Russia was in mortal peril, and with her the whole Allied cause. It was not so much the German advances, although they were great enough; nor the Russian retreats, although they were foreboding enough. It was the total fashion of retreat and defeat in the valley of the Don that chilled the hearts of Russia's allies and sharpened Moscow's cry for a second front. The warning from the Don was this: It was the Red Army, not the German Army, which had suffered the most in the winter campaign. The Red Army was by no means at the end of its fighting tether, but it was coming nearer to the end every day.

Perhaps Moscow, in its need, accented the peril beyond its immediate actuality. Perhaps the Red Army did have great reserves of troops beyond the Volga and in the Caucasus. But the visible fact last week was that Moscow censors permitted the most direct indications yet on record that the Red Army was badly drained, that only the foolhardy would count on the exhaustion of Germany's reserves before Russia's reserves were expended.

Equally ominous was the indication in dispatches that when the Russian armies in the southwest received reinforcements last week, they came not from the rear but from the endangered central front.
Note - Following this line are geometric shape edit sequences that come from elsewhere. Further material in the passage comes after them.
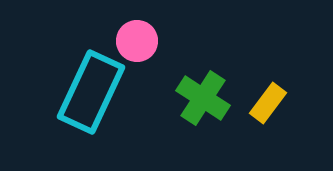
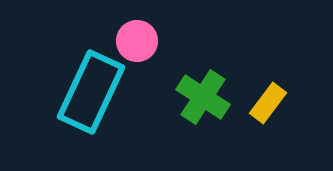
green cross: moved 1 px up
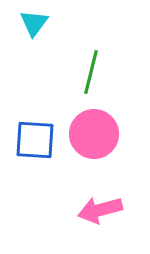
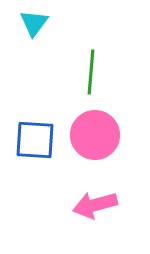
green line: rotated 9 degrees counterclockwise
pink circle: moved 1 px right, 1 px down
pink arrow: moved 5 px left, 5 px up
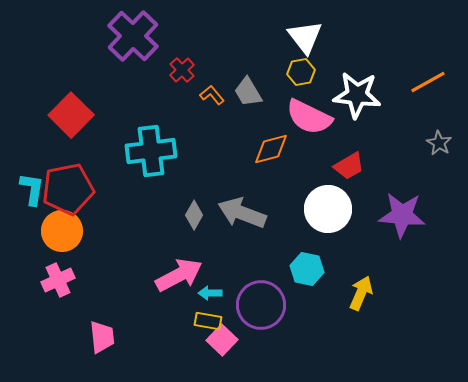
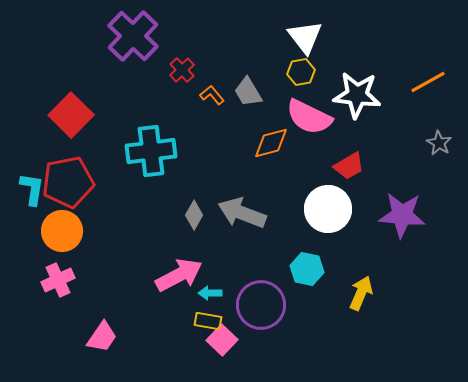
orange diamond: moved 6 px up
red pentagon: moved 7 px up
pink trapezoid: rotated 40 degrees clockwise
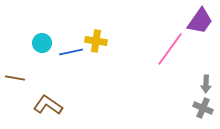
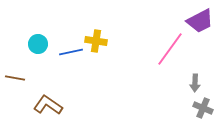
purple trapezoid: rotated 28 degrees clockwise
cyan circle: moved 4 px left, 1 px down
gray arrow: moved 11 px left, 1 px up
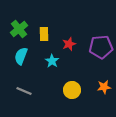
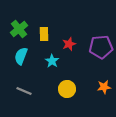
yellow circle: moved 5 px left, 1 px up
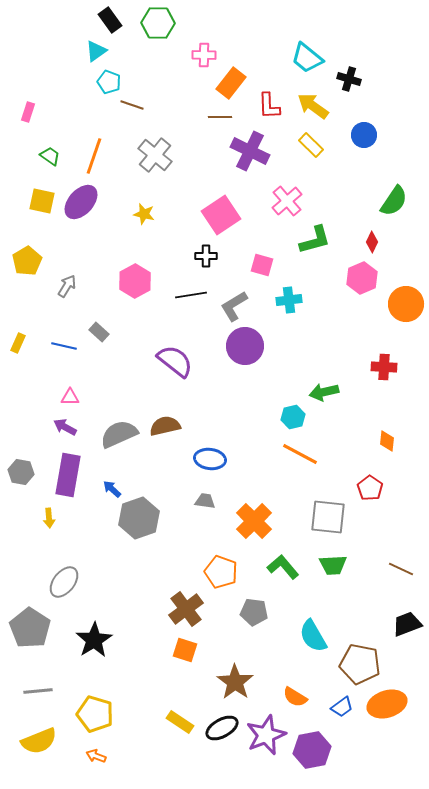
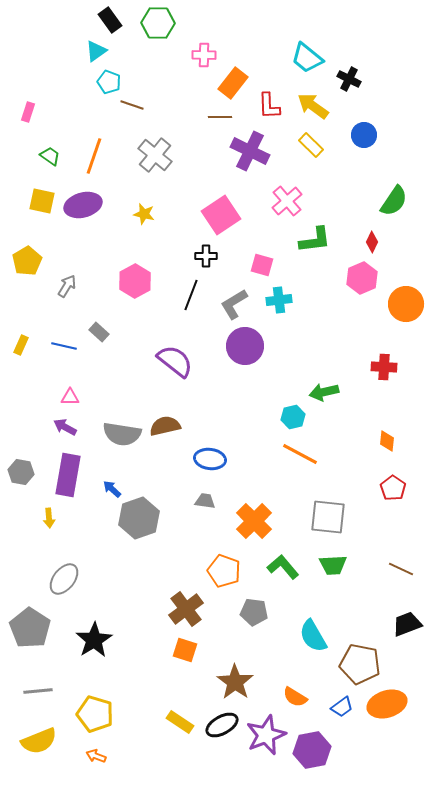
black cross at (349, 79): rotated 10 degrees clockwise
orange rectangle at (231, 83): moved 2 px right
purple ellipse at (81, 202): moved 2 px right, 3 px down; rotated 33 degrees clockwise
green L-shape at (315, 240): rotated 8 degrees clockwise
black line at (191, 295): rotated 60 degrees counterclockwise
cyan cross at (289, 300): moved 10 px left
gray L-shape at (234, 306): moved 2 px up
yellow rectangle at (18, 343): moved 3 px right, 2 px down
gray semicircle at (119, 434): moved 3 px right; rotated 147 degrees counterclockwise
red pentagon at (370, 488): moved 23 px right
orange pentagon at (221, 572): moved 3 px right, 1 px up
gray ellipse at (64, 582): moved 3 px up
black ellipse at (222, 728): moved 3 px up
The Blow. Even so, it was easy to exaggerate what the Germans actually accomplished last week. They did not yet have the entire Don valley. They did not yet entirely command the valley's vital railway communications from Moscow and Stalingrad. They did not yet have control of the Voronezh area, which the Russians defended at all costs for its rail communications and its value as an anchor for the Red army's sagging southern line. The Nazis had the important manufacturing city of Voroshilovgrad, but they did not yet have Rostov, important for its factories, for access to the Caucasus, and as the Red army's southwestern anchor. Above all, the Germans had not yet crossed the Don at its eastern bend, where it would be most difficult and most urgent for them to cross. And, until they did cross and conquer the tough alley between the Don and the Volga, Stalingrad was safe from direct land assault-- though not from air attack.

The Club. A new and terrible form of offensive pressed the Russians back last week. The Germans had discarded Blitzkrieg, given their new technique a new name: Mot pulk (motorized mass movement).

As with all German modes of war, Mot pulk was not new in its elements, but in its design and use. The Germans, who once scorned weight and mass for the lighter, faster Panzer technique, had now gone whole hog for mass. So had other armies. The achievement of Hitler's Chief of Staff Franz Haider was in giving his mass a speed and flexibility which in pace rivaled his 1939-41 Blitzkrieg:

>> Unprecedented concentrations of very heavy, semi-mobile artillery are the newest feature of Mot pulk. Star pieces (shown in Nazi films) are two immense mortars: the Krupp-built "Thor," a 42-cm. (about 17-in.) monster, bigger than the biggest U.S. battleship gun; and a 61.5-cm. supermonster, mounted on a four-track rail truck. These presumably were the weapons which helped to pulverize Sevastopol. They were far too big for use on quickly shifting fronts such as the Don. But, if Rostov and Stalingrad fell under siege, the Russians would probably feel their weight again.

>> The Germans now use heavier tanks than they used before, and armored trains on the Russian model.

>> The Luftwaffe's front-line role has been intensified beyond anything seen in previous German campaigns. Colonel General Wolfram von Richthofen (cousin of Germany's great World War I ace), who had the job of fitting the Luftwaffe to Mot pulk, devised his plan during the spring lull. Chief change: the number of dive-bombers on a given front has been tripled, and even quadrupled, to hurl the maximum weight from the air at Red troops, artillery and tanks.

>> German planes used to be called the ground army's "flying artillery." Now, in a very definite sense, planes have become the army's flying tanks. Reason: against such deep defenses as the Red army's, the tank is no longer effective as a breakthrough weapon. The total number of tanks engaged is still enormous. But they are used in smaller units, as parts of a composite whole, including artillery and infantry.

This technique sent German armies forward in unbroken masses, won advances by brute weight. It answered the question which had puzzled Washington and London: Was there really a Red defense-in-depth, and, if so, how had the Nazis advanced 190 miles in 19 days? The Red Army did have deep defenses, but they were designed to halt German forces of the kind which invaded Russia last year. Against this new offense, the Red Army now had to organize a new defense.

One indirect defense may be the enormous cost of Mot pulk. German infantry masses are now exposed to enemy fire as they have never been before. Already Hitler's Munitions Minister Albert Speer has called upon German manufacturers for more & more steel to fill the Russian maw. If the Allies could find any encouragement in Mot pulk, it was the indication that Hitler's generals had committed his overstrained stockpiles and factories to a new and endless race for armament.